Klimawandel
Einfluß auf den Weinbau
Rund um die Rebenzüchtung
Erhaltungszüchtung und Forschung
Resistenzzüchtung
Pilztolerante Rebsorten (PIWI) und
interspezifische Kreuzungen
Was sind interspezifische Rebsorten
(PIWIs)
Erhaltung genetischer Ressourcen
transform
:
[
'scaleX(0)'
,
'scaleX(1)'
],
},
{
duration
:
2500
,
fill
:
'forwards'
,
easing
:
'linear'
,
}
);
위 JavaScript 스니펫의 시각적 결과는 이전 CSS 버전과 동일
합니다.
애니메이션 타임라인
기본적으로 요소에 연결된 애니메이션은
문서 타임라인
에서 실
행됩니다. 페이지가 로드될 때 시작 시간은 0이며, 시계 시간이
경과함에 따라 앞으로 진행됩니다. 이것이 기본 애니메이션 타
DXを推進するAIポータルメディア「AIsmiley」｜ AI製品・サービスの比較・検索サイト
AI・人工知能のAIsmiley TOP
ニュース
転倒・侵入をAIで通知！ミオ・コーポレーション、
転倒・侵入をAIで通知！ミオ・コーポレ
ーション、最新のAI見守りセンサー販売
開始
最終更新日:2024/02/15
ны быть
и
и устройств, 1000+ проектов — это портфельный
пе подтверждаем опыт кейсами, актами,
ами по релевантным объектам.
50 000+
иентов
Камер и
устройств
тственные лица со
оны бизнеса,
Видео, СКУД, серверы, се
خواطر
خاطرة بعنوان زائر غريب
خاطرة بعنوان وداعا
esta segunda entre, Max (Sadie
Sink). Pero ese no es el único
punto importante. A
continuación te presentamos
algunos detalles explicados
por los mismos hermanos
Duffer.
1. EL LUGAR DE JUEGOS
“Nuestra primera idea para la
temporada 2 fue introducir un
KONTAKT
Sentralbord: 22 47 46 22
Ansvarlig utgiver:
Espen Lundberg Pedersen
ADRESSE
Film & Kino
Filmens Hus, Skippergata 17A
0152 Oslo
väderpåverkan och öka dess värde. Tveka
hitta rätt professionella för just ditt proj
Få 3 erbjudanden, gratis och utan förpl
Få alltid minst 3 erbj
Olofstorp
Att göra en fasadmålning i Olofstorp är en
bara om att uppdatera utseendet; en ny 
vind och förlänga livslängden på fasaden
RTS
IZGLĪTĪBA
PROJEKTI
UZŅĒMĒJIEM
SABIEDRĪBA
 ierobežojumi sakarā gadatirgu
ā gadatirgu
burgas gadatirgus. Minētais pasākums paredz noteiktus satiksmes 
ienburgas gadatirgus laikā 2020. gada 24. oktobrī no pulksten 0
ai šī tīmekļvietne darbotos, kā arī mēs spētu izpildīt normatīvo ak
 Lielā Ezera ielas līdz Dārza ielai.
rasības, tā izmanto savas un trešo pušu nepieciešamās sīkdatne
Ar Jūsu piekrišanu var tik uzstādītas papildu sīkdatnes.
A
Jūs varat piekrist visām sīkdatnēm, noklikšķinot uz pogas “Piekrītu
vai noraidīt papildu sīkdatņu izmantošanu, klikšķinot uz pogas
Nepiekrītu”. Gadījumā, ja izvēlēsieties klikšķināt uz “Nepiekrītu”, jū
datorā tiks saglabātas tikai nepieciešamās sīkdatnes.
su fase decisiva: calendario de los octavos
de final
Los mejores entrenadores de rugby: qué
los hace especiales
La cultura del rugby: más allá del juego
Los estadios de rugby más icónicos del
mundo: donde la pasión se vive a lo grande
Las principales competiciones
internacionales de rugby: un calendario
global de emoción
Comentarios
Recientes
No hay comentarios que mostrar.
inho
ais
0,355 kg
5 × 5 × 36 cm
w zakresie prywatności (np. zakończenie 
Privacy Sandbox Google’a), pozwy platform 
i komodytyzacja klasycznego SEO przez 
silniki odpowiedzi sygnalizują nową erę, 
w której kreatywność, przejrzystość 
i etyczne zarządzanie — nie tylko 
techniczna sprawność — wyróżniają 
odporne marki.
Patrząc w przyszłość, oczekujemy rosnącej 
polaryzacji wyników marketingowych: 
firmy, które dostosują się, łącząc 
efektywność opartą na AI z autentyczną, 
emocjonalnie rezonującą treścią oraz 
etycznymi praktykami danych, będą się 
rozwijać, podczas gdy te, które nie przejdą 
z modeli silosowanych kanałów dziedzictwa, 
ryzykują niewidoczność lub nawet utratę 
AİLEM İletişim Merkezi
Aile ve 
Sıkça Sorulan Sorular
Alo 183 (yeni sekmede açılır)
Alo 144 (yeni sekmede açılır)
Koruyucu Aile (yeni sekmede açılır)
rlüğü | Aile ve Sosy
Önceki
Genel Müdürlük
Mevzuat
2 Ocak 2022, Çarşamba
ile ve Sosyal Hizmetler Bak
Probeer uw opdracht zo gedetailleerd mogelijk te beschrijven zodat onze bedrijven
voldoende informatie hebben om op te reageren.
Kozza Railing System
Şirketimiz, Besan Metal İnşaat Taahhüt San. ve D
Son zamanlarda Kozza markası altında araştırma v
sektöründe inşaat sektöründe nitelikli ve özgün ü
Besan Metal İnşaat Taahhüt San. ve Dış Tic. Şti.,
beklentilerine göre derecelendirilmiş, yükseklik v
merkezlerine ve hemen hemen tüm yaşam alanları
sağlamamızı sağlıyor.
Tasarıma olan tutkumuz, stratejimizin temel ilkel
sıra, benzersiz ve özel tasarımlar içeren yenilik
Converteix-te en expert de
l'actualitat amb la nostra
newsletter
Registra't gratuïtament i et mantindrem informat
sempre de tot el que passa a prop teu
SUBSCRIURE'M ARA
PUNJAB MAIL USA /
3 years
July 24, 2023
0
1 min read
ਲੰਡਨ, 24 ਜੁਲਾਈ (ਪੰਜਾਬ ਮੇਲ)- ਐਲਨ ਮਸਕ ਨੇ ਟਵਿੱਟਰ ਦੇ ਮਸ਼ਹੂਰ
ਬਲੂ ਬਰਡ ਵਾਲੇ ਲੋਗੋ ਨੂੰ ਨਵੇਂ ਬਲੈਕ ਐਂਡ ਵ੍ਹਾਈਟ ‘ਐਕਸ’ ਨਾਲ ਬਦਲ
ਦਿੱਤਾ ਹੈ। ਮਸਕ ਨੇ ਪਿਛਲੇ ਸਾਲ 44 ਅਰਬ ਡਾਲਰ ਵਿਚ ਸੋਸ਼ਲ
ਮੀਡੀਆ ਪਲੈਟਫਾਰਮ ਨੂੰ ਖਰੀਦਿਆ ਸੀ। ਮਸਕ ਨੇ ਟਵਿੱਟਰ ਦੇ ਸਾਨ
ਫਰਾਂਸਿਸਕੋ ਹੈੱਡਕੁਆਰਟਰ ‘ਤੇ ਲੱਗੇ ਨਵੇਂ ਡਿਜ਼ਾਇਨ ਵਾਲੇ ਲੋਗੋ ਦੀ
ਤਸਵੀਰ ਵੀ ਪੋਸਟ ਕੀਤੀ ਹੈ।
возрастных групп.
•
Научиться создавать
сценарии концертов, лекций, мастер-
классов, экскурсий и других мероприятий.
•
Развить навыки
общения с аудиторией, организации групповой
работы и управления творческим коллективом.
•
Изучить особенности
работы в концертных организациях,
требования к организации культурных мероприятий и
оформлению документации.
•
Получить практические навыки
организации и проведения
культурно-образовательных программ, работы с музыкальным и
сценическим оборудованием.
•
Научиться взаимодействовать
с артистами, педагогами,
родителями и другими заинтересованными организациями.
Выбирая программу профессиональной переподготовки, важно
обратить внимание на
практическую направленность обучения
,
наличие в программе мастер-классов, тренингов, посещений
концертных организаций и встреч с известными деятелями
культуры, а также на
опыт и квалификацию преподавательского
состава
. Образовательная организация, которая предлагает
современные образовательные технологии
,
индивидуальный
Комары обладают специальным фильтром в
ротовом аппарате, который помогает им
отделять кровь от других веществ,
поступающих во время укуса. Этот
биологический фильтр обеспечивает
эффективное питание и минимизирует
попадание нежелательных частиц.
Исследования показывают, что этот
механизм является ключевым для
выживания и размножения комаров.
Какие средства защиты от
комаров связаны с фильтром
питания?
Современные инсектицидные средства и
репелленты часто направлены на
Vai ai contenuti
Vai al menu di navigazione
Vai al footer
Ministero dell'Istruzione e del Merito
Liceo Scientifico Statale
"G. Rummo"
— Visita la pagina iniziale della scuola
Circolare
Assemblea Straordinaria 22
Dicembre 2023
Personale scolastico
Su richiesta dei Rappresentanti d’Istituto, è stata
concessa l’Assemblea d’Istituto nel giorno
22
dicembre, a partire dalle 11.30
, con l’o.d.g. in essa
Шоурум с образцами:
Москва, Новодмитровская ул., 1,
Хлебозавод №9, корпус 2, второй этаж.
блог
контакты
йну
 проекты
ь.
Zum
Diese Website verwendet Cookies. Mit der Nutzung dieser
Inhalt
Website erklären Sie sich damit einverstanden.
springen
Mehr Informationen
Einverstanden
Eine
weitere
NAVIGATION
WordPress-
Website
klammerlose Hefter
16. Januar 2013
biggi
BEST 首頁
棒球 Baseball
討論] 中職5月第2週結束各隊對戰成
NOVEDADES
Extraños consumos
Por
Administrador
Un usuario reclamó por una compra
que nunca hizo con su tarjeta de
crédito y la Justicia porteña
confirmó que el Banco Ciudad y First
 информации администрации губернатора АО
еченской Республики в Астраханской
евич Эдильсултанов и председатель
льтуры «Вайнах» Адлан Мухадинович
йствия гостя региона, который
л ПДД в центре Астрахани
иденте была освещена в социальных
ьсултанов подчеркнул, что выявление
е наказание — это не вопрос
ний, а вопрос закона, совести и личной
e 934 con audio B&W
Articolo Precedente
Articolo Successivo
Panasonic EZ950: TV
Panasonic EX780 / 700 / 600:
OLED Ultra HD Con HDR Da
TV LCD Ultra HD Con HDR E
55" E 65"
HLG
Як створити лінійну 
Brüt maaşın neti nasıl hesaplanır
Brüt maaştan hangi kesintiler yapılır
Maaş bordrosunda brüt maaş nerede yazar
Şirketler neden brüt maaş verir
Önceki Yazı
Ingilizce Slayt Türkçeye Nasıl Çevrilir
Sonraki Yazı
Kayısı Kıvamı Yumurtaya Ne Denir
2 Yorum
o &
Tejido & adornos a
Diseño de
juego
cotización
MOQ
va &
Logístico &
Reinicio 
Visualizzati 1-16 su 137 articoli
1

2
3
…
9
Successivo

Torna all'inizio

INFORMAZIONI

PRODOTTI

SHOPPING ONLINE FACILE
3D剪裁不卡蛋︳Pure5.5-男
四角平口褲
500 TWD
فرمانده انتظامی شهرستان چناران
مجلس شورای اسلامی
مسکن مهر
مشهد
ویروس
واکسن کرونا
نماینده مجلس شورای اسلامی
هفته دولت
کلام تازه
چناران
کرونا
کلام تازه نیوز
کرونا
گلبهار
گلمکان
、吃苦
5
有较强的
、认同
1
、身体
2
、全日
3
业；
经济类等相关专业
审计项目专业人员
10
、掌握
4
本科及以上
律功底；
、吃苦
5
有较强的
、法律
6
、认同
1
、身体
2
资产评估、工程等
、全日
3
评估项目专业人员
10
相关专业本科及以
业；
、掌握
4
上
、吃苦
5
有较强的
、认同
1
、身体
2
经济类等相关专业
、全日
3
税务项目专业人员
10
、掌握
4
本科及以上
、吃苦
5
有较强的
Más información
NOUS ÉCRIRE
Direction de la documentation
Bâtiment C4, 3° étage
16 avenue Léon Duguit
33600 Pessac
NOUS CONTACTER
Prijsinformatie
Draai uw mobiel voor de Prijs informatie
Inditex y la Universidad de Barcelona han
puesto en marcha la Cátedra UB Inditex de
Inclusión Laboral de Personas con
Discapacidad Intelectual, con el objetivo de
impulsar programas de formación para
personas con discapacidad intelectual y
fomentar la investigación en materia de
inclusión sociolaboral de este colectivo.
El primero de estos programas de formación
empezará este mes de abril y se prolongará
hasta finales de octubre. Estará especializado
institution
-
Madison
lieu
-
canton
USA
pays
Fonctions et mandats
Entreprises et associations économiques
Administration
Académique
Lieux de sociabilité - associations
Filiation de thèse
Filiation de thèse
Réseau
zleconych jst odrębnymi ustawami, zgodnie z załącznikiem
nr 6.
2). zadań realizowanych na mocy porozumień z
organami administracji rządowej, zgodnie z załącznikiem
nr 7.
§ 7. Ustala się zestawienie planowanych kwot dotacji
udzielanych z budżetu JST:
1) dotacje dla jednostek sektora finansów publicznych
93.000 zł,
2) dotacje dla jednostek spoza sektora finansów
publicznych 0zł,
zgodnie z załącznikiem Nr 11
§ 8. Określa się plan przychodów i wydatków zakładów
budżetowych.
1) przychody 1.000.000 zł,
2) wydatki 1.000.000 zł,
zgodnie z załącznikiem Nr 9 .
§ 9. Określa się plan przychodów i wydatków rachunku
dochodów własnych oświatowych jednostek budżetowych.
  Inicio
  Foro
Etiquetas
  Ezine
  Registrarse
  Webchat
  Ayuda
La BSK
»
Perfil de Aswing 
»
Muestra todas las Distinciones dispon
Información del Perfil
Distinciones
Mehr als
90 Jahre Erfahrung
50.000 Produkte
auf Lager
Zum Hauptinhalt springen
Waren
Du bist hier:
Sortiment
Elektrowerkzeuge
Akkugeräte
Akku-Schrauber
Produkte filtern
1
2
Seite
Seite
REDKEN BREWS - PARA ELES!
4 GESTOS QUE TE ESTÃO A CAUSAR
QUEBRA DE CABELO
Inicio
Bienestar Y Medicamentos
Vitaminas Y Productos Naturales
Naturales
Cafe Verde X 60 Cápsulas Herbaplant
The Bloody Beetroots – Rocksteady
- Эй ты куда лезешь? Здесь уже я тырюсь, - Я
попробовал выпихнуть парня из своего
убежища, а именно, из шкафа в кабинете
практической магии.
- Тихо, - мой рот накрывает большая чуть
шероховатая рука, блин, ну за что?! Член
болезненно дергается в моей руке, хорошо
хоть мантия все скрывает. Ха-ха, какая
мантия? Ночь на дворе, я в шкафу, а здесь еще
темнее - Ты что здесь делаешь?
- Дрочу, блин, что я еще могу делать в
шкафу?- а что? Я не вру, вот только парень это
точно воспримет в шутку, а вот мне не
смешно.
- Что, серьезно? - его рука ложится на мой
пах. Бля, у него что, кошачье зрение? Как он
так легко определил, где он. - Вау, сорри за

● ● ● ● ●

Exercise directions:
Could you copy every line from the records that has "dotacje" in it?

Your solution:
1) dotacje dla jednostek sektora finansów publicznych
2) dotacje dla jednostek spoza sektora finansów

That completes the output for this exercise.